By Lee Pulis
The Herring River Area of Critical Environmental Concern (ACEC) contains more than 1300 town-listed parcels, most of them residences, corresponding to approximately 5000+ residents of Plymouth and Bourne. Every parcel has options for watershed stewardship.
Yet commercial and residential development pressures and damages continue mostly unabated on the 4,450 acres of land within our state-designated ACEC. Trees are cut, sand is mined, heavy traffic increases, septic fields leach, impermeable paved surfaces accelerate runoff, and nonnative and invasive species are added to landscapes. These and other abuses impacting our globally rare ACEC Pine Barrens watershed go on and on.
If every land owner simply commits to practicing good environmental stewardship on their own property, respecting and co-existing with native species, all might be well. Since many do not, the willing must step up. Nearby Mass Audubon Tidmarsh Wildlife Sanctuary’s ongoing habitat restoration provides a watershed scale example. Any ACEC resident can apply similar steps on a smaller scale to rewild a portion of your own property. But rather than needing grants, monitoring and partners, HPWA members can on their own help restore ACEC watershed habitat by literally DOING NOTHING, SPENDING NOTHING, AND SAVING THEIR TIME. Each member can designate an unused portion of yard where you simply let nature take its course. Just STOP further tree and brush clearing, mowing, fertilizing, watering, leaf blowing, and spraying.
“In terms of biological activity, a lawn is the least productive of our plantings, yet it is the default landscaping practice in most spaces.”
“…maintaining our lawns in their prestigious, weed-free states has become quite a toxic undertaking…40% of the chemicals used by the lawn-care industry are banned in other countries because they are carcinogens.”
“Lawn watering accounts for 30 percent of all water used during the summer in the East….”
(Douglas W. Tallamy, 2020, Nature’s Best Hope: A New Approach to Conservation That Starts in Your Yard)
Yards and neighborhoods may look nice with green weed-free monoculture lawns, and kids need some open turf for running and sports, but in every yard there is likely an unused corner or edge with potential for natural habitat restoration. Wild patches lure kids to explore nature, identify and marvel at species they never noticed before, and to imagine and create with exposed sand, leaves and sticks and stones. Kids are our future.
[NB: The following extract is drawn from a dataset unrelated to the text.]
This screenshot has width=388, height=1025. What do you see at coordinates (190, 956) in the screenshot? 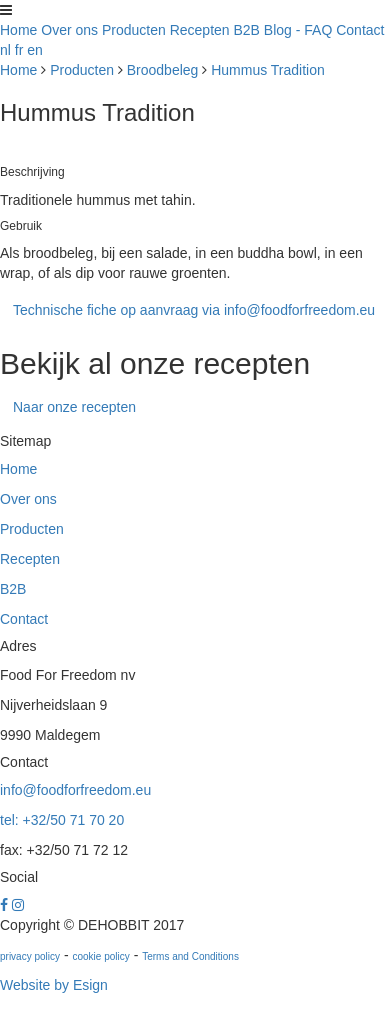
I see `Terms and Conditions` at bounding box center [190, 956]. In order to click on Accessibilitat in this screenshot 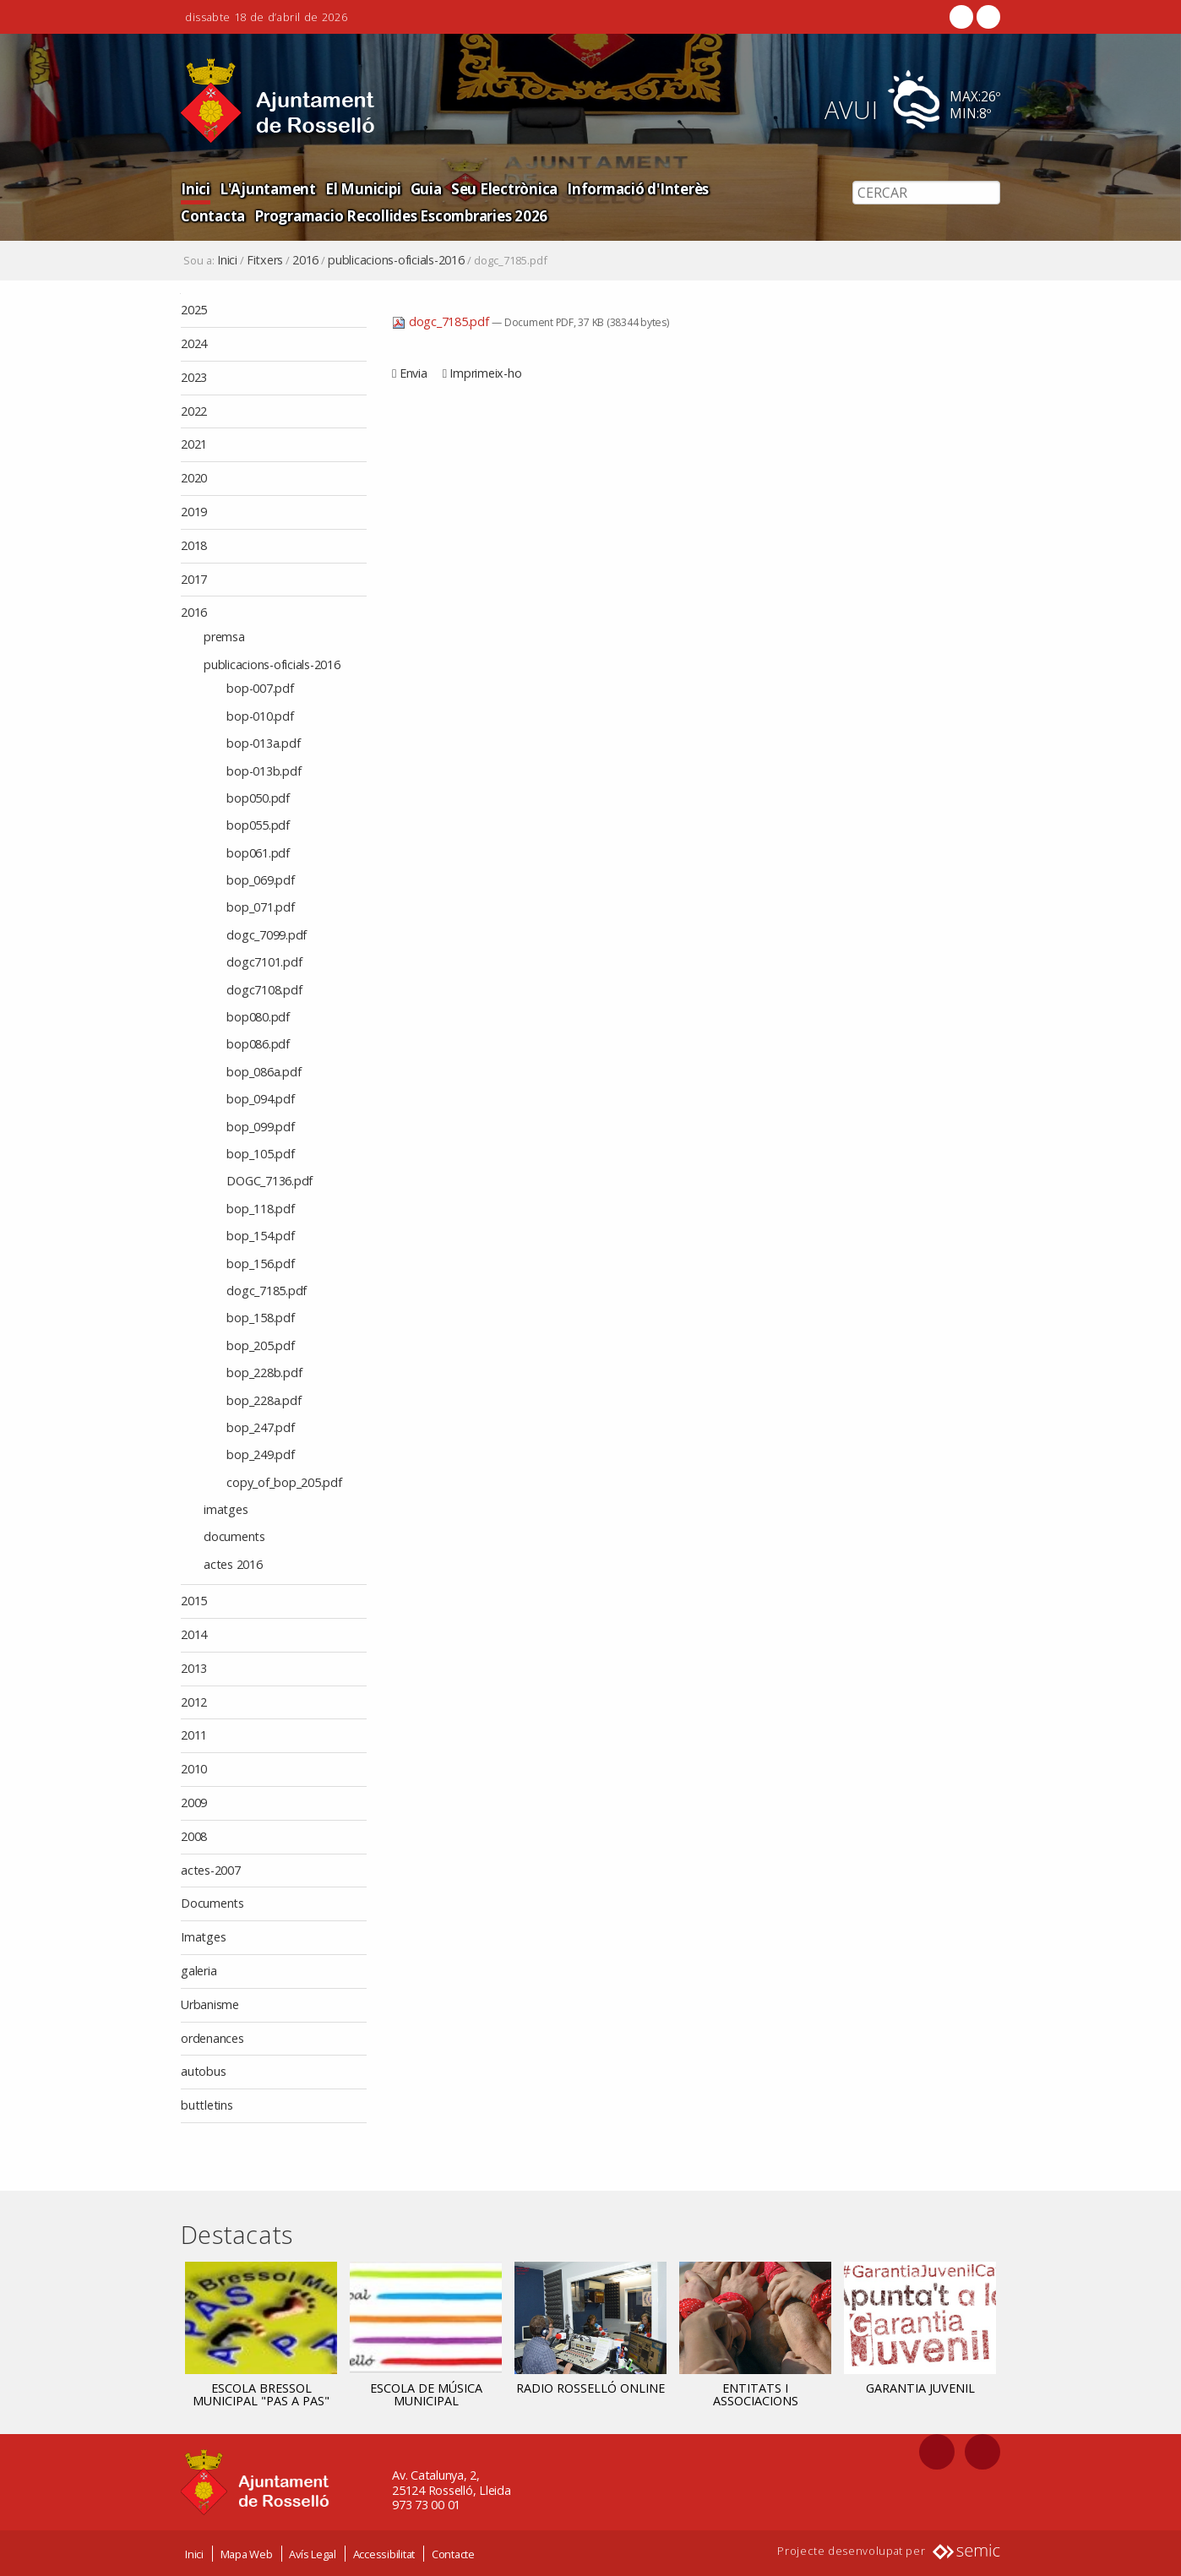, I will do `click(384, 2553)`.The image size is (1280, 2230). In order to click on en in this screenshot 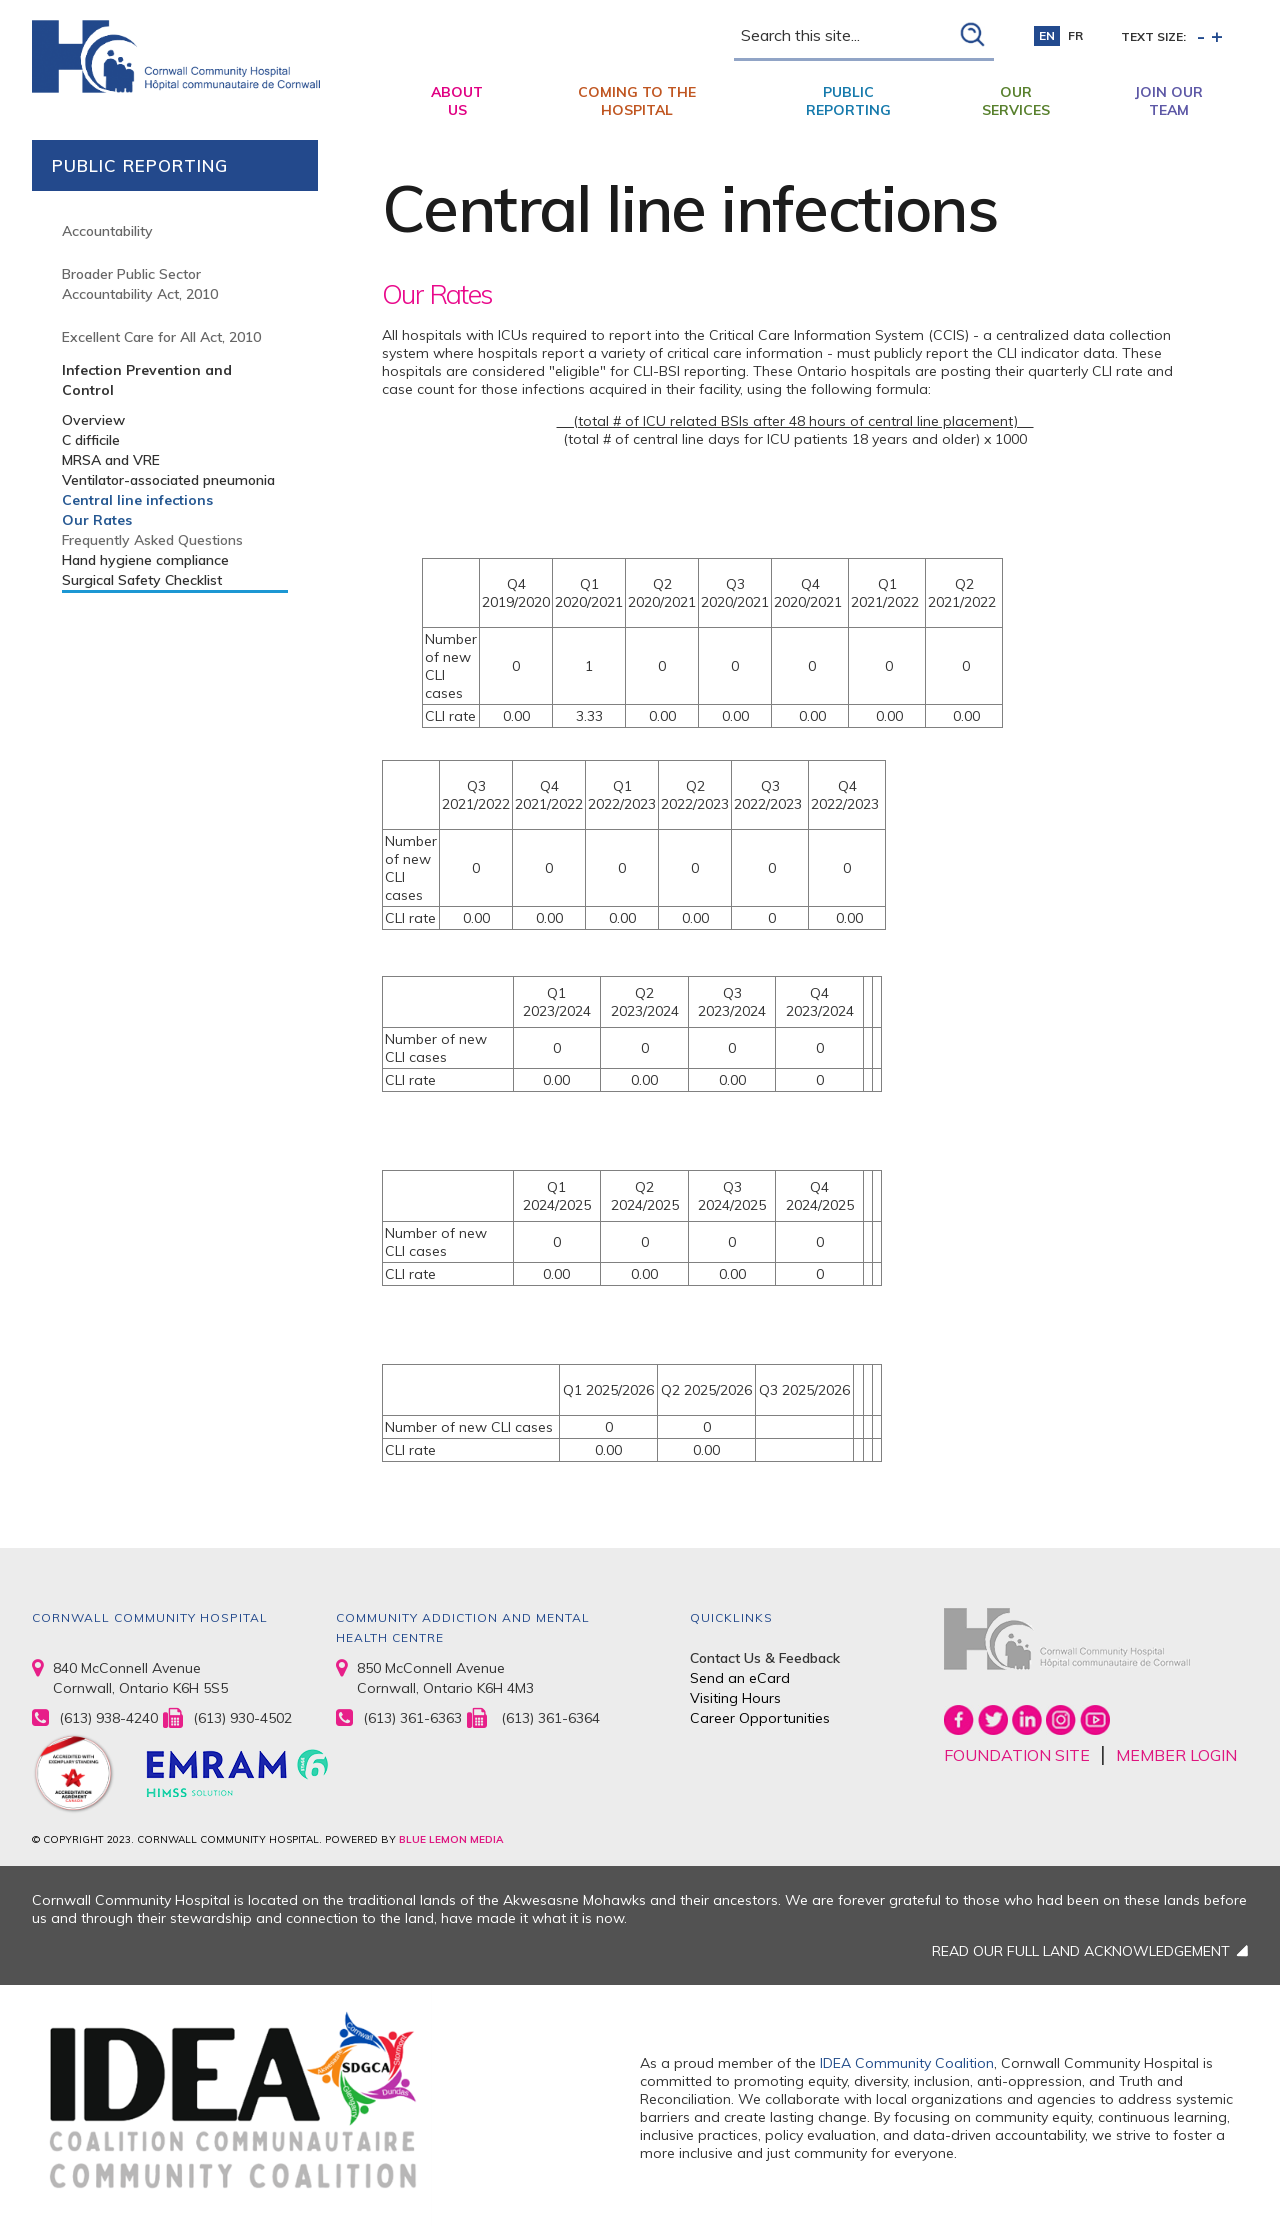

Every parcel and yard partially restored becomes a valuable vegetated stepping stone expanding the overall native patchwork of habitat that provides refuge and travel corridors for keystone wildlife, and maximizes water catchment, filtration and storage.
Here are some simple Do-It-Yourself steps:
- Consider which part(s) of your property are least functional or used. These have potential to revert to natural vegetation (edges along pavement or shorelines are especially great to rewild as buffers for rainwater runoff)
- Mark off the chosen area with a curvy eye-appealing edge (an old garden hose, logs, sticks, etc. will do)
- With a shovel turn up some of the underlying sand and duff, to expose the native seed bank here and there (Birds and other wildlife that come to your new refuge for food and cover will contribute viable seeds deposited in their droppings and scat. Expect blueberries, sassafras, sweet pepperbush, milkweed, black cherry white pine, etc. to self-sprout. You can add a sprinkle of native wildflower seeds if you like)
- Cease all mowing, fertilizing and spraying (saving time, effort and money)
- Let time and nature take charge and do the work
To speed up progress or take further steps, add a brush pile, rock pile, perching posts, a native species of oak (“No other tree genus supports so much life [biodiversity]…” – Tallamay), other native transplants, a pollinator patch, bee hotel, nest boxes and/or a watering hole (such as a garbage can lid embedded in the ground)
You can even join other property stewards similarly committed to providing natural spaces with food, water, cover, places to raise young, and sustainable practices. Certify your wild place on a global map with the National Wildlife Federation’s backyard refuge site at https://www.nwf.org/certifiedwildlifehabitat.
Every parcel of land cleared for residential, agricultural, or commercial construction creates a gap in vegetation that was formerly vital for natural water treatment and as territory for native wildlife species. Any such parcel bulldozed and replaced with lawn can be restored and allowed to grow back with native vegetation rather than exotic or invasive species. Thanks for anything you decide to do…and please tell us about it.